Flash videos are still horrendously slow. I have Gnash installed, but for some reason the "Manage Content Plug-ins" option in Firefox under Tools is disabled (grayed-out) so I can't try it :(.

Melcar
January 20th, 2009, 06:19 PM
HD videos will chew up your CPU. I think fglrx can accelerate HD content on some cards, but the open source drivers lack this feature. My laptop (2GHz Sempron , 200M IGP w/ radeon driver) can play 720p movies rather well, but the CPU is the one that does all the work.

Znupi
January 20th, 2009, 07:18 PM
I have an Intel Pentium DualCore 2.80 Ghz but it still doesn't cope with the 720p movies from gametrailers.com. Oh well, I can do without those, but the super slow Flash plugin still bugs me. And Gnash doesn't work with anything -- not even YouTube. Damn you Ati for not making proper drivers for my card!

Melcar
January 20th, 2009, 08:03 PM
What player are you using? I always found mplayer the best with its caching feature, specially when viewing large video files online. As for flash, try uninstalling/re-installing the plugin.

steefjeqv
January 20th, 2009, 11:35 PM
Hi,

Tormod Volden packages the most recent xorg-ati drivers for Ubuntu.

http://ppa.launchpad.net/tormodvolden/ubuntu/pool/main/x/xserver-xorg-video-ati/

https://wiki.ubuntu.com/XorgOnTheEdge

Enabling EXA will improve video playback.

Greetings,
Steven

Znupi
January 21st, 2009, 12:10 AM
I'm using Ubuntu's default, Totem. But, I find that Totem (Xine) is a lot better than GStreamer. No idea why, but it just works a lot better, videos aren't choppy at all. Also, I did try reinstalling the flash plugin, still painfully slow.

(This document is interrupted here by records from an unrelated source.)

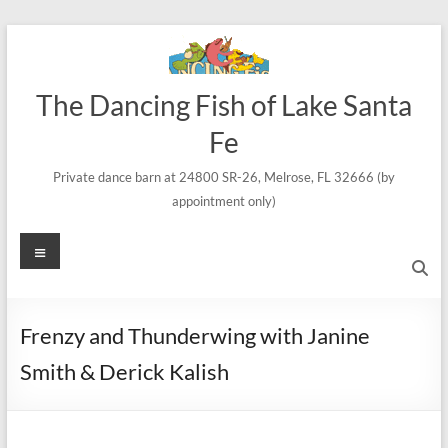
Skip
to
content
The Dancing Fish of Lake Santa
Fe
Private dance barn at 24800 SR-26, Melrose, FL 32666 (by
appointment only)
Menu
Frenzy and Thunderwing with Janine
Smith & Derick Kalish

steefjeqv: thanks for the advice, but I think I'm going to stick with the stable drivers for now. And yes, I did enable EXA :)

Thanks :)

steefjeqv
January 21st, 2009, 07:17 AM
Hi,

Another thing which may improve video performance is using "Textured Video".

You'll have to edit the config file of .xine in your home folder.

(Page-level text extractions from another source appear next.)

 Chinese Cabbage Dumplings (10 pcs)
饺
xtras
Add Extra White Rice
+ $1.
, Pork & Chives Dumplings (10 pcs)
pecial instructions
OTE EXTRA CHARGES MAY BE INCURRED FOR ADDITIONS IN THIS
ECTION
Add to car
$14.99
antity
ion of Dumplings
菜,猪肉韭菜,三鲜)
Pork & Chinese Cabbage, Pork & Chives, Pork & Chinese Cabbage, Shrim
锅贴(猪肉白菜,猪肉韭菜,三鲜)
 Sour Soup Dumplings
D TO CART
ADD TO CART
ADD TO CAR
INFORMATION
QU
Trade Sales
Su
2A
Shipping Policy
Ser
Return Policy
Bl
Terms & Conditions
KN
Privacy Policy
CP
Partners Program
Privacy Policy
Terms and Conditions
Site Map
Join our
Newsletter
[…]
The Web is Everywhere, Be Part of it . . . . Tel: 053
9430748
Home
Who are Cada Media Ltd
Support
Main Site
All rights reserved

# video display method preference
# { Any Overlay Textured Video }, default: 0
video.device.xv_preferred_method:Textured Video

# Xv port number
# numeric, default: 0
video.device.xv_port:yourtexturedportnumber

You can find your Xv port base number by using your terminal with xvinfo.

Greetings,
Steven

Znupi
January 21st, 2009, 01:33 PM
Thank you, but even with those changes I still can't view HD movies. It does feel a bit faster, though.